= Saved data entries =
_ _ _ _
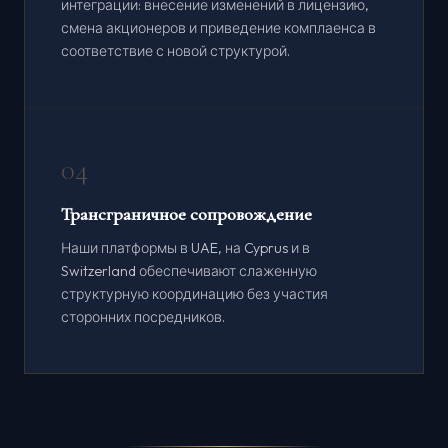
интеграции: внесение изменений в лицензию,
смена акционеров и приведение комплаенса в
соответствие с новой структурой.
04
Трансграничное сопровождение
Наши платформы в UAE, на Cyprus и в
Switzerland обеспечивают слаженную
структурную координацию без участия
сторонних посредников.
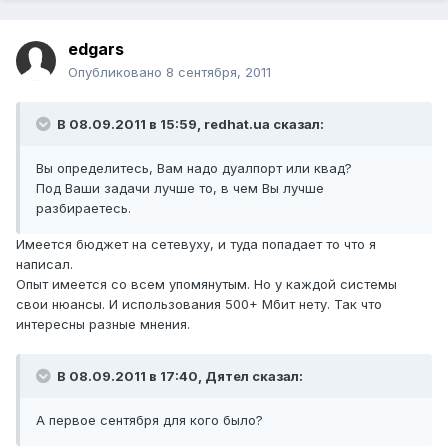
edgars
Опубликовано
8 сентября, 2011
В 08.09.2011 в 15:59, redhat.ua сказал:
Вы определитесь, Вам надо дуалпорт или квад?
Под Ваши задачи лучше то, в чем Вы лучше
разбираетесь.
Имеется бюджет на сетевуху, и туда попадает то что я
написал.
Опыт имеется со всем упомянутым. Но у каждой системы
свои нюансы. И использования 500+ Мбит нету. Так что
интересны разные мнения.
В 08.09.2011 в 17:40, Дятел сказал:
А первое сентября для кого было?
_ _ _ _
The lines from the start of the records above through the line that holds "свои нюансы. И" are to be copied exactly, both ends included, and no pictures are to be copied.

интеграции: внесение изменений в лицензию,
смена акционеров и приведение комплаенса в
соответствие с новой структурой.
04
Трансграничное сопровождение
Наши платформы в UAE, на Cyprus и в
Switzerland обеспечивают слаженную
структурную координацию без участия
сторонних посредников.
edgars
Опубликовано
8 сентября, 2011
В 08.09.2011 в 15:59, redhat.ua сказал:
Вы определитесь, Вам надо дуалпорт или квад?
Под Ваши задачи лучше то, в чем Вы лучше
разбираетесь.
Имеется бюджет на сетевуху, и туда попадает то что я
написал.
Опыт имеется со всем упомянутым. Но у каждой системы
свои нюансы. И использования 500+ Мбит нету. Так что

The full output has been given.